New glasses helped Operator 22 increase her pay by more than 15 percent. At the same time, she increased her quality sufficiently to become a “Gold Star” looper. (The basic requirement to become a “Gold Star” looper was to produce no more than three mendable defectives per month. Being a “Gold Star” looper was a considerable honor, and those who lost this rating worked hard to regain it the next month.)

This experience also prompted the company to reconsider its lack of policy regarding eye exams. It finally mandated periodic vision examinations for all operators. The initial group of examinations revealed additional operators who had real difficulties in seeing well enough to do their work.


Figure 4: np-chart for Operator 27

Operator 27 seemed to be the least capable operator during the analysis period. When the supervisor discussed her chart with her, and explained the quality improvement program, her response was: “Why, I’ve been here for 5 years, and this is the first time anybody has told me they were interested in good quality. I can do a much better job, if it makes any difference.” Her record in August, and thereafter, attests to the accuracy of her statement.

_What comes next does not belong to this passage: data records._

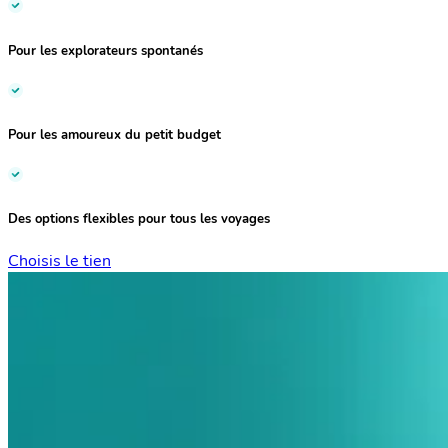
Pour les
explorateurs spontanés
Pour les amoureux du
petit budget
Des options flexibles
pour tous les voyages
Choisis le tien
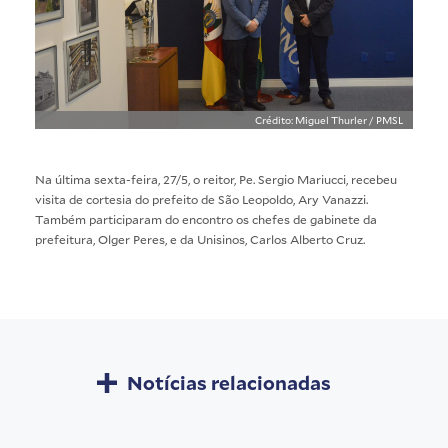
Crédito: Miguel Thurler / PMSL
Na última sexta-feira, 27/5, o reitor, Pe. Sergio Mariucci, recebeu
visita de cortesia do prefeito de São Leopoldo, Ary Vanazzi.
Também participaram do encontro os chefes de gabinete da
prefeitura, Olger Peres, e da Unisinos, Carlos Alberto Cruz.
Notícias relacionadas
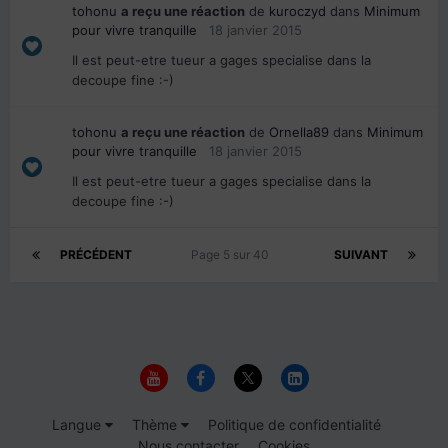
tohonu
a reçu une réaction
de
kuroczyd
dans
Minimum
pour vivre tranquille
18 janvier 2015
Il est peut-etre tueur a gages specialise dans la
decoupe fine :-)
tohonu
a reçu une réaction
de
Ornella89
dans
Minimum
pour vivre tranquille
18 janvier 2015
Il est peut-etre tueur a gages specialise dans la
decoupe fine :-)
PRÉCÉDENT
Page 5 sur 40
SUIVANT
Langue
Thème
Politique de confidentialité
Nous contacter
Cookies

The record of Operator 106 deteriorated between June and July. She had been moved from the training room to the production line in June. Beginning in July she was pressured to improve her production in order to minimize the make-up pay. In response to this pressure she had increased production and she had also increased her proportion of defective stockings.


Figure 5: np-chart for Operator 106

As the supervisor searched for an explanation for her poor performance, he found that her personnel record noted an impairment in her right arm. This impairment made it difficult for her to load the stockings on the looping machine, thus slowing her down. By obtaining a “Handicapped Worker's Certificate” from the U. S. Dept. of Labor the supervisor could exempt her from the minimum wage. This removed the pressure to produce more, and allowed her to produce a higher percentage of good pieces. Following this exemption her only bad day occurred when she had to adjust to a new type of knitting.

In spite of these successes, it was the case of Operator 73 that ended resistance to SPC in the mill. Operator 73 was in her early sixties and had been looping for 10 years. During June and July her production had either been up or down, very bad or very good, with nothing in between. The supervisor worked with her during August and noted some improvement. In September she decided that new glasses might help, but the chart shows no evidence of improvement.


Figure 6: np-chart for Operator 73

By October it was apparent that Operator 73 had improved as much as possible. When compared to other operators during the same time period, her work was indeed poor. Although the supervisor didn’t think that she could do any other job at the plant, he was reluctant to terminate a 10-year employee. He decided to give her more time.

She did no better. During November she contributed 20 percent of the defectives for the whole department. By that time every looper knew that everyone except Operator 73 had improved. The other loopers began to resent the effort they had made when nothing seemed to be done about the poor work of Operator 73.

As the loopers continued to ask questions, the supervisor finally advised the personnel department that something had to be done. “Old 73” was disrupting progress and requiring more and more of his time. So the managers reluctantly agreed to retire her at the end of December.

At the company Christmas party it turned out that “Old 73” won the first prize—an expensive electric range—in a “random” drawing. Near the end of the year, she was informed that the company could no longer use her, and that arrangements for a suitable pension had been made. When told of this “Old 73” was neither surprised, nor dismayed. She said, in fact, that she had known for 10 years that she could not loop well, and could not learn how. She was 10 years ahead of management! She left with a good attitude, realizing that the supervisor had done everything possible to help her improve her performance.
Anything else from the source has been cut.